Appendix A: HXR Light Curves, Pulsations, and Time Differences Between Successive Pulsations of the Studied Flares

Figure 11

Peaks and time differences in the RHESSI 50 – 100 keV corrected count rates in flares No. 1 – 5 and 7 (see Table 1). (Top) The RHESSI four-second background-subtracted corrected count rate in the 50 – 100 keV channel is shown by the black curve. The black and red vertical dashed lines indicate significant and insignificant local maxima. The blue vertical dotted lines indicate local minima. The color horizontal segments at the top mark time intervals for which HXR images were synthesized for further analysis (see Figures 2 – 8). (Bottom) Time differences between successive significant peaks are shown by diamonds. The average value of all time differences \(\langle P \rangle\) is shown by the black horizontal solid line. The black, green, yellow, and red horizontal dashed and dotted lines indicate levels \(\langle P \rangle\pm0.5 \langle P \rangle\), \(\langle P \rangle\pm1.0 \sigma_{ \langle P \rangle}\), \(\langle P \rangle\pm2.0 \sigma_{ \langle P \rangle}\), and \(\langle P \rangle\pm3.0 \sigma_{ \langle P \rangle}\), respectively, where \(\sigma_{ \langle P \rangle}\) is the standard deviation of the time differences.

Figure 12

Peaks and time differences in the RHESSI 50 – 100 keV corrected count rates in flares No. 8 – 15 (see Table 1). The panel content and drawing convention are the same as in Figure 11.

Figure 13

Peaks and time differences in the RHESSI 50 – 100 keV corrected count rates in flares No. 16 – 23 (see Table 1). The panel content and drawing convention are the same as in Figure 11.

Figure 14

Peaks and time differences in the RHESSI 50 – 100 keV corrected count rates in flares No. 24 – 29 (see Table 1). The panel content and drawing convention are the same as in Figure 11.

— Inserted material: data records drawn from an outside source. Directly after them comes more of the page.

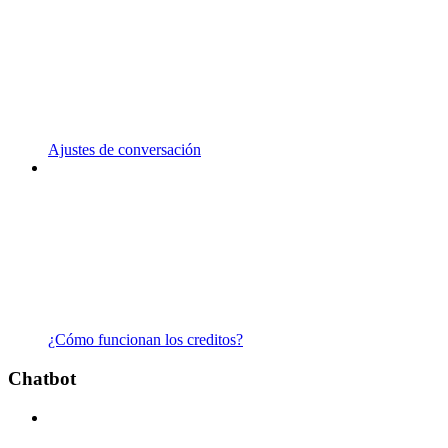
Ajustes de conversación
¿Cómo funcionan los creditos?
Chatbot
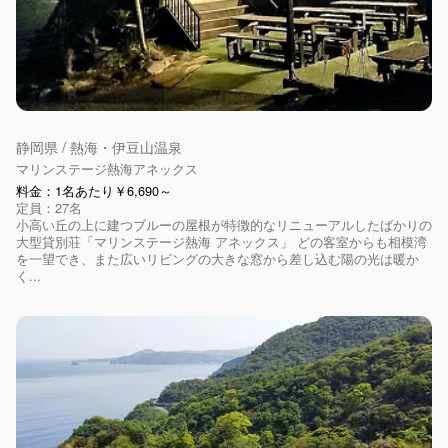
静岡県 / 熱海・伊豆山温泉
マリンステージ熱海アネックス
料金：1名あたり￥6,690～
定員：27名
小高い丘の上に建つブルーの屋根が特徴的なリニューアルしたばかりの
大型貸別荘「マリンステージ熱海 アネックス」 どの客室からも相模湾
を一望でき、また広いリビングの大きな窓から差し込む陽の光は暖か
く...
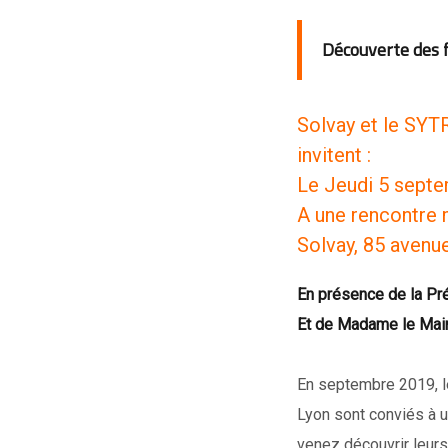
Découverte des f
Solvay et le SYT
invitent :
Le Jeudi 5 sept
A une rencontre 
Solvay, 85 avenue
En présence de la P
Et de Madame le Mair
En septembre 2019, le
Lyon sont conviés à u
venez découvrir leurs 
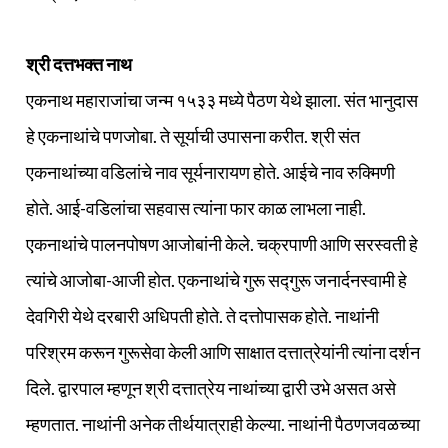
श्री दत्तभक्त नाथ
एकनाथ महाराजांचा जन्म १५३३ मध्ये पैठण येथे झाला. संत भानुदास
हे एकनाथांचे पणजोबा. ते सूर्याची उपासना करीत. श्री संत
एकनाथांच्या वडिलांचे नाव सूर्यनारायण होते. आईचे नाव रुक्मिणी
होते. आई-वडिलांचा सहवास त्यांना फार काळ लाभला नाही.
एकनाथांचे पालनपोषण आजोबांनी केले. चक्रपाणी आणि सरस्वती हे
त्यांचे आजोबा-आजी होत. एकनाथांचे गुरू सद्गुरू जनार्दनस्वामी हे
देवगिरी येथे दरबारी अधिपती होते. ते दत्तोपासक होते. नाथांनी
परिश्रम करून गुरूसेवा केली आणि साक्षात दत्तात्रेयांनी त्यांना दर्शन
दिले. द्वारपाल म्हणून श्री दत्तात्रेय नाथांच्या द्वारी उभे असत असे
म्हणतात. नाथांनी अनेक तीर्थयात्राही केल्या. नाथांनी पैठणजवळच्या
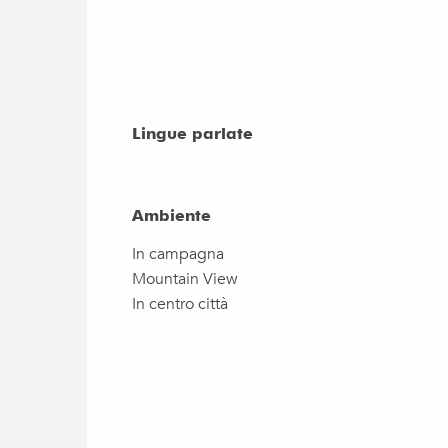
Lingue parlate
Lingue parlate
Ambiente
Ambiente
In campagna
Mountain View
In centro città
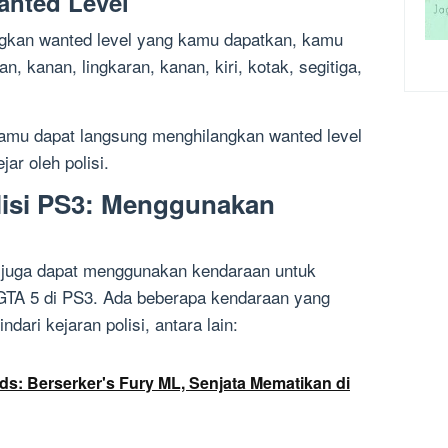
anted Level
ngkan wanted level yang kamu dapatkan, kamu
, kanan, lingkaran, kanan, kiri, kotak, segitiga,
amu dapat langsung menghilangkan wanted level
jar oleh polisi.
lisi PS3: Menggunakan
 juga dapat menggunakan kendaraan untuk
 GTA 5 di PS3. Ada beberapa kendaraan yang
ari kejaran polisi, antara lain:
ds: Berserker's Fury ML, Senjata Mematikan di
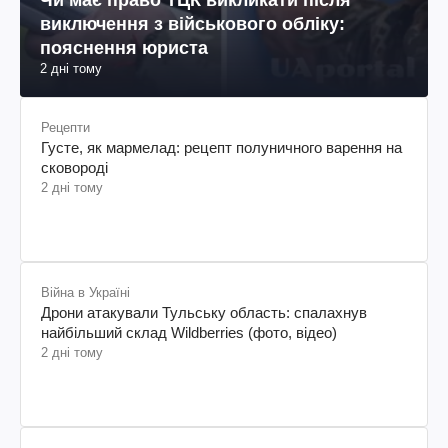
виключення з військового обліку:
пояснення юриста
2 дні тому
Рецепти
Густе, як мармелад: рецепт полуничного варення на
сковороді
2 дні тому
Війна в Україні
Дрони атакували Тульську область: спалахнув
найбільший склад Wildberries (фото, відео)
2 дні тому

Appendix B: Spatio-temporal Evolution of the Sources of the HXR Pulsations in the Studied Flares

Figure 15

Spatio-temporal evolution of the HXR pulsation sources in flares No. 1 – 5 and 7. The PIXON algorithm was used to reconstruct the HXR sources. The date and time of flare are shown above. The background images are the photospheric line-of-sight magnetograms obtained with the SOHO/MDI or SDO/HMI. The magnetic field color bars (in gauss) are presented below. The colors of the HXR sources correspond to the times of the HXR peaks shown near the color bars to the right. The contour levels of the HXR sources are labeled in the images. The large color crosses show the average positions (centroids) of the HXR sources at the corresponding times. The linear sizes of these crosses are equal to twice the FWHM of the RHESSI collimator number 1. The straight color lines connect paired HXR sources located in opposite magnetic polarities. The small red crosses indicate intersection points of these lines with the model MPIL (thick white lines). The real MPILs found from the magnetograms are shown as the thin white curves.

Figure 16

Spatio-temporal evolution of the sources of the HXR pulsations in flares No. 8 – 15. The method and convention are the same as in Figure 15.

Figure 17

Spatio-temporal evolution of the sources of the HXR pulsations in flares No. 16 – 23. The method and convention are the same as in Figure 15.

Figure 18

Spatio-temporal evolution of the sources of the HXR pulsations in flares No. 24 – 29. The method and convention are the same as in Figure 15.